DIRECTIONS FOR THIS TASK:
Print all of the entries exactly, minus the pictures.

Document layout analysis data
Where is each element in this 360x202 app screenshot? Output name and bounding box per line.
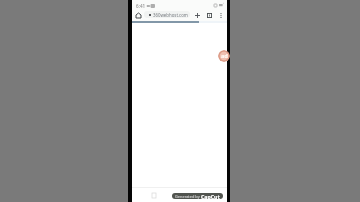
staticText: 6:41 [136,3,146,9]
button[interactable]: Tabs [204,10,214,20]
button[interactable]: Home [133,10,143,20]
staticText: CapCut [201,193,220,199]
button[interactable]: 360webhost.com [144,11,190,18]
button[interactable]: Generated by [172,193,223,199]
staticText: ad [221,52,228,60]
button[interactable]: More options [216,10,226,20]
button[interactable]: Ad badge [218,50,230,62]
staticText: Generated by [175,194,200,199]
staticText: 360webhost.com [153,12,188,18]
button[interactable]: Checkbox [150,191,158,199]
button[interactable]: New tab [192,10,202,20]
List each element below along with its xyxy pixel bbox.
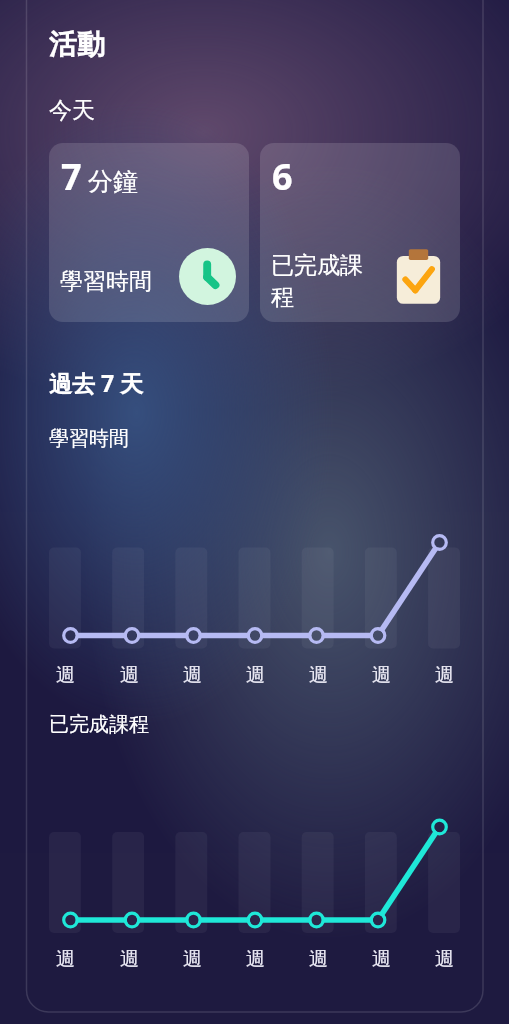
staticText: 週 bbox=[56, 947, 75, 971]
staticText: 週 bbox=[309, 947, 328, 971]
staticText: 週 bbox=[246, 663, 265, 687]
button[interactable]: 6 bbox=[260, 143, 460, 322]
staticText: 週 bbox=[435, 947, 454, 971]
staticText: 6 bbox=[272, 152, 293, 201]
staticText: 週 bbox=[435, 663, 454, 687]
button[interactable]: 7 分鐘 bbox=[49, 143, 249, 322]
staticText: 活動 bbox=[49, 27, 105, 62]
staticText: 週 bbox=[120, 947, 139, 971]
staticText: 過去 7 天 bbox=[49, 367, 144, 398]
staticText: 週 bbox=[309, 663, 328, 687]
staticText: 週 bbox=[183, 663, 202, 687]
staticText: 學習時間 bbox=[60, 267, 152, 296]
staticText: 週 bbox=[246, 947, 265, 971]
staticText: 已完成課程 bbox=[271, 251, 377, 312]
staticText: 週 bbox=[56, 663, 75, 687]
other: Completed courses bbox=[390, 248, 447, 305]
staticText: 週 bbox=[372, 663, 391, 687]
staticText: 週 bbox=[120, 663, 139, 687]
staticText: 今天 bbox=[49, 96, 95, 125]
staticText: 學習時間 bbox=[49, 426, 129, 451]
staticText: 週 bbox=[372, 947, 391, 971]
staticText: 已完成課程 bbox=[49, 712, 149, 737]
staticText: 週 bbox=[183, 947, 202, 971]
staticText: 7 分鐘 bbox=[61, 152, 139, 201]
other: Study time bbox=[179, 248, 236, 305]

TASK ANSWER:
Where is each element in this 360x202 app screenshot? Output name and bounding box per line.
staticText: 6:41 [136,3,146,9]
button[interactable]: Tabs [204,10,214,20]
button[interactable]: Home [133,10,143,20]
staticText: CapCut [201,193,220,199]
button[interactable]: 360webhost.com [144,11,190,18]
button[interactable]: Generated by [172,193,223,199]
staticText: ad [221,52,228,60]
button[interactable]: More options [216,10,226,20]
button[interactable]: Ad badge [218,50,230,62]
staticText: Generated by [175,194,200,199]
staticText: 360webhost.com [153,12,188,18]
button[interactable]: Checkbox [150,191,158,199]
button[interactable]: New tab [192,10,202,20]
List each element below along with its xyxy pixel bbox.
staticText: 週 bbox=[56, 947, 75, 971]
staticText: 週 bbox=[309, 947, 328, 971]
staticText: 週 bbox=[246, 663, 265, 687]
button[interactable]: 6 bbox=[260, 143, 460, 322]
staticText: 週 bbox=[435, 947, 454, 971]
staticText: 6 bbox=[272, 152, 293, 201]
staticText: 週 bbox=[435, 663, 454, 687]
button[interactable]: 7 分鐘 bbox=[49, 143, 249, 322]
staticText: 活動 bbox=[49, 27, 105, 62]
staticText: 週 bbox=[120, 947, 139, 971]
staticText: 過去 7 天 bbox=[49, 367, 144, 398]
staticText: 週 bbox=[309, 663, 328, 687]
staticText: 週 bbox=[183, 663, 202, 687]
staticText: 學習時間 bbox=[60, 267, 152, 296]
staticText: 週 bbox=[246, 947, 265, 971]
staticText: 已完成課程 bbox=[271, 251, 377, 312]
staticText: 週 bbox=[56, 663, 75, 687]
other: Completed courses bbox=[390, 248, 447, 305]
staticText: 週 bbox=[372, 663, 391, 687]
staticText: 週 bbox=[120, 663, 139, 687]
staticText: 今天 bbox=[49, 96, 95, 125]
staticText: 學習時間 bbox=[49, 426, 129, 451]
staticText: 週 bbox=[372, 947, 391, 971]
staticText: 已完成課程 bbox=[49, 712, 149, 737]
staticText: 週 bbox=[183, 947, 202, 971]
staticText: 7 分鐘 bbox=[61, 152, 139, 201]
other: Study time bbox=[179, 248, 236, 305]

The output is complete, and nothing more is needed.